» **What you are asked to do**: As the answer, give exactly the lines of the records below from the one with "Investitions- und Finanzplan 2026" through the one with "Relations, Strategic Assessment, Volume", ends included and pictures left out.

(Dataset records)
================

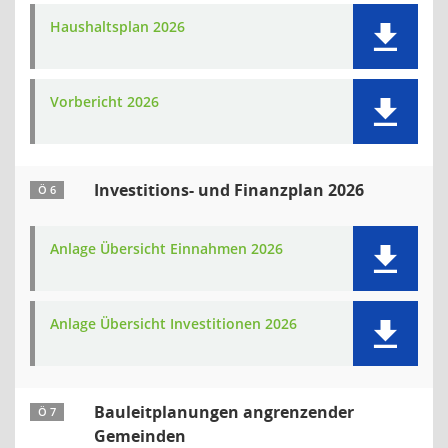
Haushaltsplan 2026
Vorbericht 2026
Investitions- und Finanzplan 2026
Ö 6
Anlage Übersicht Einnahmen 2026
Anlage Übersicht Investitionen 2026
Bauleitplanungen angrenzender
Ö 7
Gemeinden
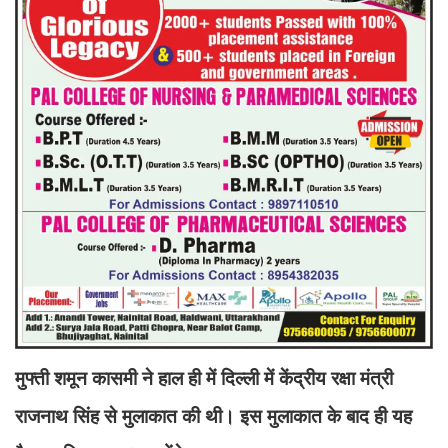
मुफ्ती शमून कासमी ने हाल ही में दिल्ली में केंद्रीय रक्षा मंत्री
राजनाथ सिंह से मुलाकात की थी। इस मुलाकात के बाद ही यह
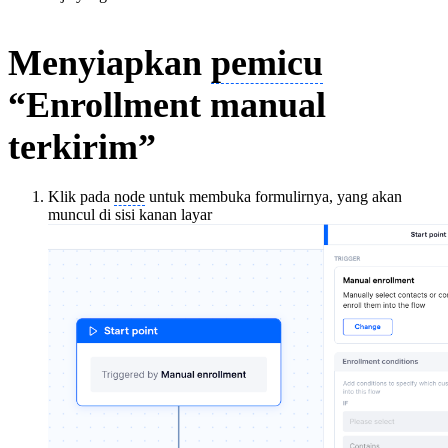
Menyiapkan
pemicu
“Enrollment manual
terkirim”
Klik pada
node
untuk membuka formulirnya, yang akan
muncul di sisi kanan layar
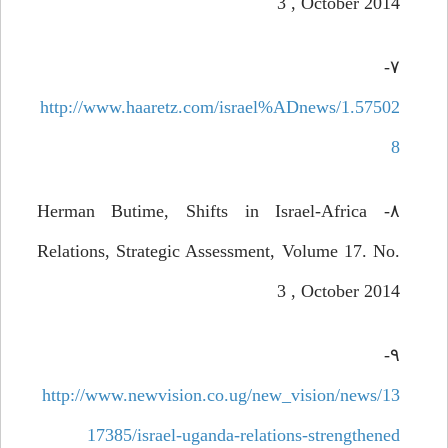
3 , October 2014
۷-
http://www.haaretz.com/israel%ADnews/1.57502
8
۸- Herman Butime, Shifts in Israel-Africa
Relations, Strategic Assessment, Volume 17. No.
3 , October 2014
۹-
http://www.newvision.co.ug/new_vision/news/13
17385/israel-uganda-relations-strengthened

================

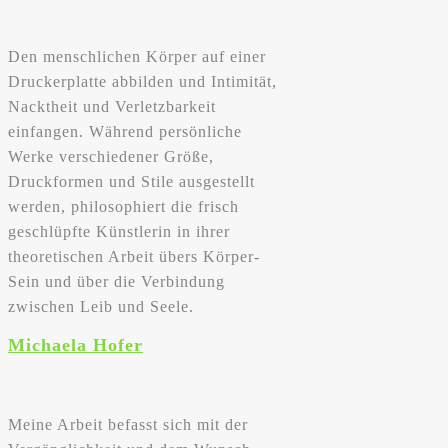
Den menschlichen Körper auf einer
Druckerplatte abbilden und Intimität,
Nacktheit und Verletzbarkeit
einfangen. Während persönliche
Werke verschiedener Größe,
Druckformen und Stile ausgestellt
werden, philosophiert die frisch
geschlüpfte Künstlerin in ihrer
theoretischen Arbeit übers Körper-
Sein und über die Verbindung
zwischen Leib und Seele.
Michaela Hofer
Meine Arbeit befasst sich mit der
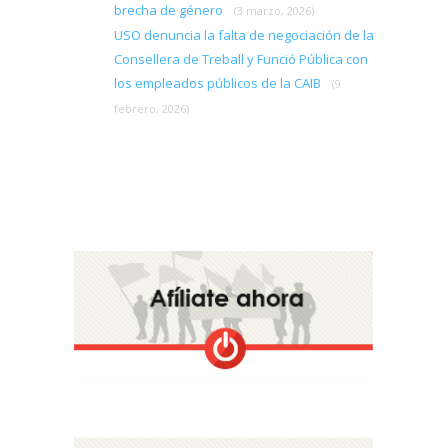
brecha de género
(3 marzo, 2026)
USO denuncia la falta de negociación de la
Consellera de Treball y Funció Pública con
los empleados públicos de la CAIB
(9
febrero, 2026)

================

» **Solution for this problem**:
Investitions- und Finanzplan 2026
Ö 6
Anlage Übersicht Einnahmen 2026
Anlage Übersicht Investitionen 2026
Bauleitplanungen angrenzender
Ö 7
Gemeinden
मुफ्ती शमून कासमी ने हाल ही में दिल्ली में केंद्रीय रक्षा मंत्री
राजनाथ सिंह से मुलाकात की थी। इस मुलाकात के बाद ही यह
Menyiapkan
pemicu
“Enrollment manual
terkirim”
Klik pada
node
untuk membuka formulirnya, yang akan
muncul di sisi kanan layar
3 , October 2014
۷-
http://www.haaretz.com/israel%ADnews/1.57502
8
۸- Herman Butime, Shifts in Israel-Africa
Relations, Strategic Assessment, Volume 17. No.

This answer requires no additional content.